No escape from climate change | Pakistan Press Foundation (PPF)

Pakistan Press Foundation

No escape from climate change

Pakistan Press Foundation

In 2013, the UN’s global panel of scientists told us that global warming is the result of human activities (95 per cent confidence), effectively putting an end to the debate over whether mankind is responsible for rising temperatures or if we are undergoing yet another cyclical movement of warming caused by natural factors. Science is now telling us that extreme weather events are to become the new normal; that climate change will mean more intense storms, droughts and flooding and sea level rise. Super Typhoon Haiyan, which devastated the Philippines this year, was described as the strongest typhoon that has ever made landfall in the course of recorded human history.

Today, the impacts of climate change are more than apparent — sea level rise is already threatening the small islands of the Pacific, Caribbean and Indian Ocean; in the mountains of the Himalayas and Andes, communities now have to deal with glacial floods. In the savannahs of Africa, food and water have become scarce due to drought and in the Arctic, the polar ice cap is visibly melting. Massive hurricanes have already started hitting the Gulf of Mexico and the eastern seaboard of North America. While scientists continue to warn us and reality proves they are right, there is still little or no action at the international level when it comes to reducing carbon emissions, with the UN’s climate change negotiations currently deadlocked.

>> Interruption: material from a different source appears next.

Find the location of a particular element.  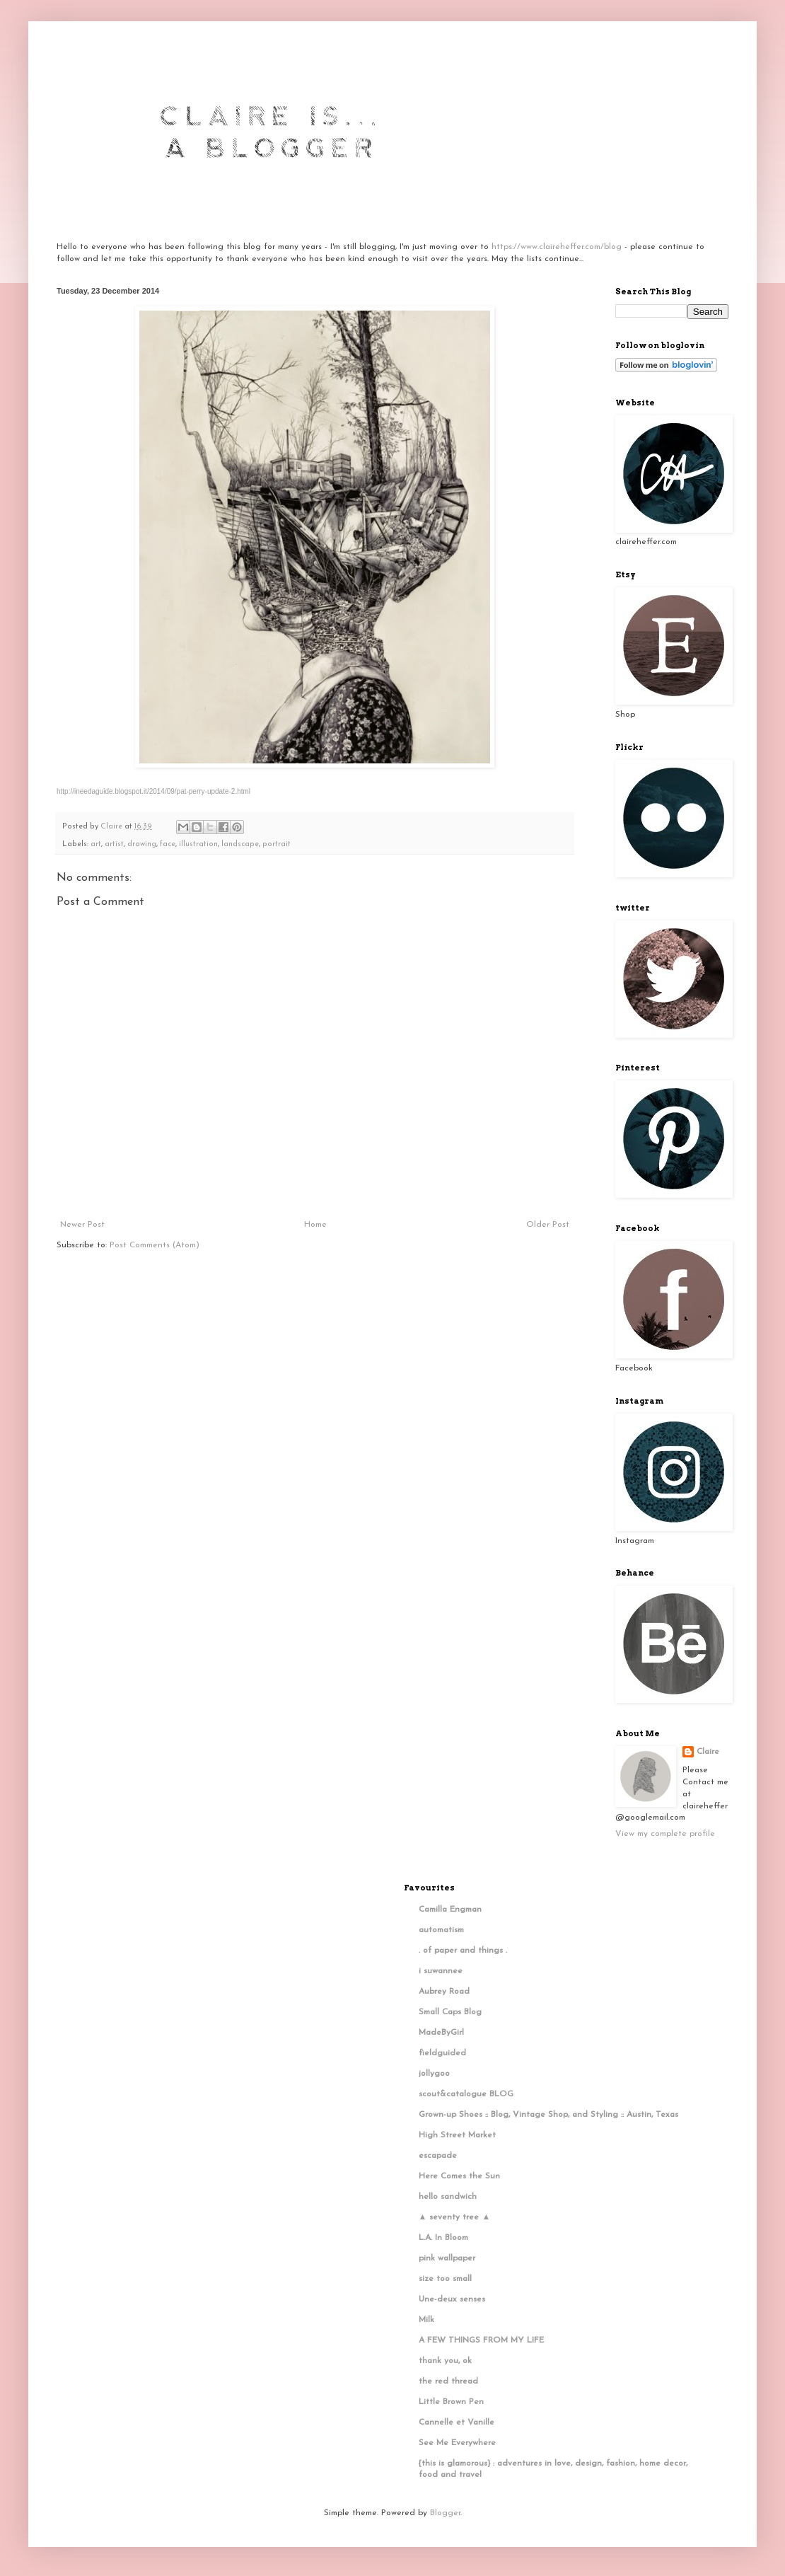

According to a statement made by Greenpeace Executive Director Kumi Naidoo, “Too many governments, North and South, continue to block progress towards a new global climate agreement while serving their coal and oil lobbies, rather than their people.” The walkout was about “sending a clear statement that our leaders need to wake up … they need to actually act with the urgency that both science and extreme weather events are actually saying that we need to.” Civil society organisations, like the WWF, Greenpeace and Oxfam, now want to chalk up a new course of action. “We are committing ourselves to mobilise the largest number of people in every single country in the world to say to every parent, ‘your child and your grandchildren’s future is at stake. You need to stand up now and take action’.”

Pakistan, too, is acutely vulnerable to the impacts of climate change; we are facing erratic monsoon rains, rising temperatures leading to reduced agricultural productivity, increasing intrusion of saline water into the Indus delta, glacial flooding and extreme weather events, particularly flooding and droughts.

The major response so far has been the launch of the National Climate Change Policy earlier this year. The policy identifies vulnerabilities in the sectors of water resources, agriculture, forests, coastal areas, biodiversity and vulnerable ecosystems and puts forward appropriate measures relating to disaster preparedness, capacity building, institutional strengthening, technology transfer and international cooperation. Unfortunately, it has been shelved for now; in June 2013, the new finance minister announced in his budget speech a cut of over 62 per cent in the annual spending for Pakistan’s ministry of climate change — which has been downgraded from a ministry to a division. Pakistani NGOs need to wake up as well and take the fight to the people, urging them to put pressure on our politicians. Instead of rising to the challenge of climate change, Pakistan is running away, but as the scientists assure us, there will be no escape.